High-risk women not necessarily getting breast MRI

2016 12 06 12 25 03 674 Breast Screening Mammo 400

Even when common barriers to access such as cost are removed from breast MRI screening, many women with a higher lifetime risk of breast cancer still decline MRI scans, according to research presented at the American College of Surgeons Clinical Congress in San Diego.

Women with more than a 20% risk of breast cancer -- due to genetic predisposition to the disease or a personal or family history of it -- are recommended to undergo yearly breast MRI screening, according to a team led by Dr. Vance Sohn from Madigan Army Medical Center in Tacoma, WA. But Sohn and colleagues found that most women offered MRI at Madigan chose not to have it, even though it was free.

"The military health system is an equal access, no-cost system," Sohn said in a statement released by the American College of Surgeons. "This allows us to study how well we are doing in terms of truly adhering to the current recommended guidelines for screening of breast cancer."

The researchers analyzed data from 1,057 women who had at least a 20% greater lifetime risk of developing breast cancer. The women also were offered breast MRI screening based on their high-risk status, not mammography results, between 2015 and 2016.

Only 247 women, or 23%, underwent breast MRI screening.
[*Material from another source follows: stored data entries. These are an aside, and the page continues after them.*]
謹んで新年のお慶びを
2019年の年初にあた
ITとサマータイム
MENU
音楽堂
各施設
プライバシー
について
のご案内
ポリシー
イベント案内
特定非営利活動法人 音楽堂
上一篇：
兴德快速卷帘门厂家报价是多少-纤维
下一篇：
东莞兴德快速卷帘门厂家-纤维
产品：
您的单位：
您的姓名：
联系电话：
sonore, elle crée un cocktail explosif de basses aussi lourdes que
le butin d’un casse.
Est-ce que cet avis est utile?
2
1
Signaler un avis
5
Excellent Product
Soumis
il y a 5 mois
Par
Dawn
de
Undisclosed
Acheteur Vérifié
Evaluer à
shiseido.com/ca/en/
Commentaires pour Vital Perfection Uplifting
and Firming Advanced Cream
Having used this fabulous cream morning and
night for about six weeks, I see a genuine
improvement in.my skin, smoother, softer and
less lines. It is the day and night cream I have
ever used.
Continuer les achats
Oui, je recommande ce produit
Further analysis by risk level is shown in the table below.

Women who underwent breast MRI, according to risk level
Lifetime risk of breast cancer Percent who had MRI
20%-24% 15%
25%-29% 24%
30%-39% 36%
≥ 40% 50%

Although the study was conducted at a military health system, the findings are not likely unique to the military, Sohn said.

"In fact, I imagine our compliance rate is even higher than most," he said. "Within the civilian healthcare system, there are fiscal implications such as the cost of the MRI and future health insurance implications."
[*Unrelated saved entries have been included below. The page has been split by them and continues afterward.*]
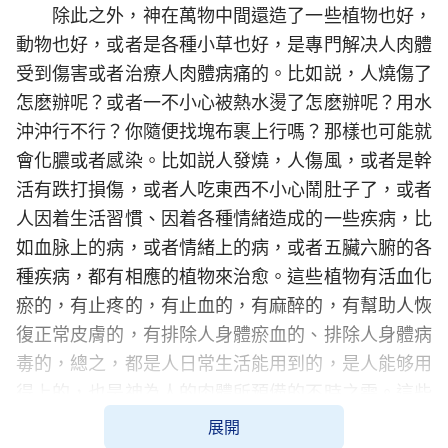
除此之外，神在萬物中間還造了一些植物也好，
動物也好，或者是各種小草也好，是專門解决人肉體
受到傷害或者治療人肉體病痛的。比如説，人燒傷了
怎麽辦呢？或者一不小心被熱水燙了怎麽辦呢？用水
沖沖行不行？你隨便找塊布裹上行嗎？那樣也可能就
會化膿或者感染。比如説人發燒，人傷風，或者是幹
活有跌打損傷，或者人吃東西不小心鬧肚子了，或者
人因着生活習慣、因着各種情緒造成的一些疾病，比
如血脉上的病，或者情緒上的病，或者五臟六腑的各
種疾病，都有相應的植物來治愈。這些植物有活血化
瘀的，有止疼的，有止血的，有麻醉的，有幫助人恢
復正常皮膚的，有排除人身體瘀血的、排除人身體病
毒的，總之，都是人日常生活能用到的，是人能够用
得上的，也是神為人的肉體所預備的不時之需。這些
東西有些是神讓人在不經意中發現的，有些東西是神
展開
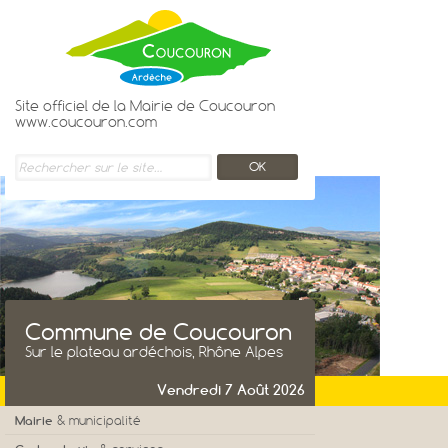
Site officiel de la Mairie de Coucouron
www.coucouron.com
Commune de Coucouron
Sur le plateau ardéchois, Rhône Alpes
Vendredi 7 Août 2026
Mairie
& municipalité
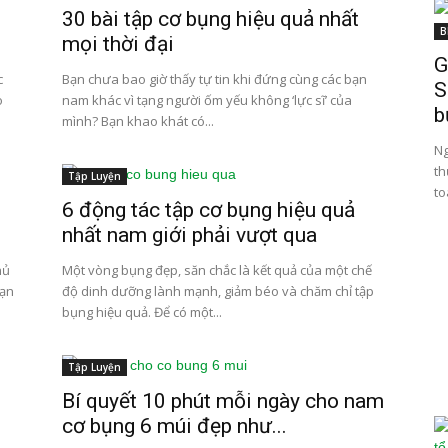
30 bài tập cơ bụng hiệu quả nhất
B
mọi thời đại
G
c
Bạn chưa bao giờ thấy tự tin khi đứng cùng các bạn
S
o
nam khác vì tạng người ốm yếu không ‘lực sĩ’ của
b
mình? Bạn khao khát có...
Ng
th
Tập Luyện
to
6 động tác tập cơ bụng hiệu quả
nhất nam giới phải vượt qua
hủ
Một vòng bụng đẹp, săn chắc là kết quả của một chế
bạn
độ dinh dưỡng lành mạnh, giảm béo và chăm chỉ tập
bụng hiệu quả. Để có một...
Tập Luyện
Bí quyết 10 phút mỗi ngày cho nam
cơ bụng 6 múi đẹp như...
The researchers plan to explore why women at higher risk for breast cancer are declining MRI.

"If we understand the reason behind this circumstance, it will help us better target those who would benefit from this imaging modality so we could provide clear explanations about the test," Sohn said. "The general sense is that patients are just too busy, but discovering the reason will be a very important piece to this puzzle."